Dwight was one who pushed that button. As Irish looking as he could possibly be, I think he secretly wanted to be Sicilian. He had this Sopranos complex, trying to act like some tough mafia guy with lots of “connections”.
Constantly trying to impress others with how much money he made, he literally bulldozed people into a corner. I don’t know what his background was or if he had a rough childhood, but he almost screamed out, “Like me! Like me!” all the while handling it in a way that made most others feel the exact opposite.
The first time we met he said, “You know what I dthoo, right?” trying to make the d into some Italian tough guy dialect.
“Well, I thought I did…” I answered.
“Yeah, but you know what I dthoo, capishe?” (Now where the hell in County Cork do they use the word, “capishe”?)
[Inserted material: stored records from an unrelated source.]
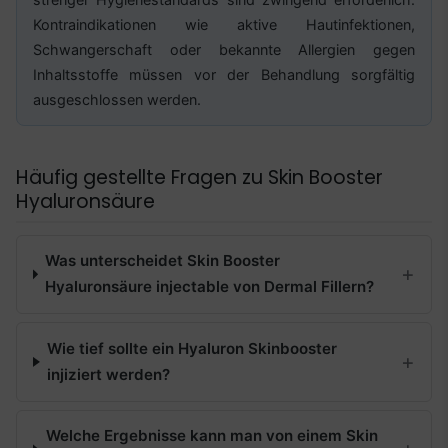
Kontraindikationen wie aktive Hautinfektionen,
Schwangerschaft oder bekannte Allergien gegen
Inhaltsstoffe müssen vor der Behandlung sorgfältig
ausgeschlossen werden.
Häufig gestellte Fragen zu Skin Booster
Hyaluronsäure
Was unterscheidet Skin Booster
Hyaluronsäure injectable von Dermal Fillern?
Wie tief sollte ein Hyaluron Skinbooster
injiziert werden?
Welche Ergebnisse kann man von einem Skin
He then proceeded to tell me how he recently had meetings with one of the most powerful individuals in the world. Dropping the name of this global leader, I knew then and there Dwight’s real occupation was “bullshit artist”.
Really into Sinatra, go figure, he once tried to impress some guy sitting at the bar with a live recording he had of a Rat Pack concert at the Villa Venice, a nightclub out in the suburbs of Chicago back in the early 60s.
“This thing is so fuckin’ rare, buddy, the general public can’t get it…I had to pull some strings to get hold of this fucker…”
I naively love to get into conversations of things I care about and I was always a Sinatra fan. I thought, well, here’s my chance to have an intelligent talk with somebody into Sinatra as well.
Not even realizing I was contradicting him, I said, “No, it’s been out on CD for awhile. I bought it a few years ago. It’s really a fun concert…” happily going off on how great the Rat Pack was.
You could have heard a pin drop. Dwight didn’t say a word, wouldn’t even look at me as the guy sitting nearby took this as an out to get the hell away from him.
Dwight looked towards the back of the bar and walked away. Not one word.
It took awhile for me to get the hint, but once again I tried to engage him in conversation when he started in on Sinatra while sitting at the bar a few weeks later. I told him the first movie star I’d met in college had been Nancy Sinatra. She had just published her coffee table book on her father and at ten p.m. on a weeknight, her and I sat next to each other in a basement storeroom of Doubleday books.
I’d hand her a book, she’d sign it, I’d put it on a pile and so on. It was just the two of us, and after awhile she called her husband at the Plaza since she was hungry and had him bring her a hamburger and me a coca-cola.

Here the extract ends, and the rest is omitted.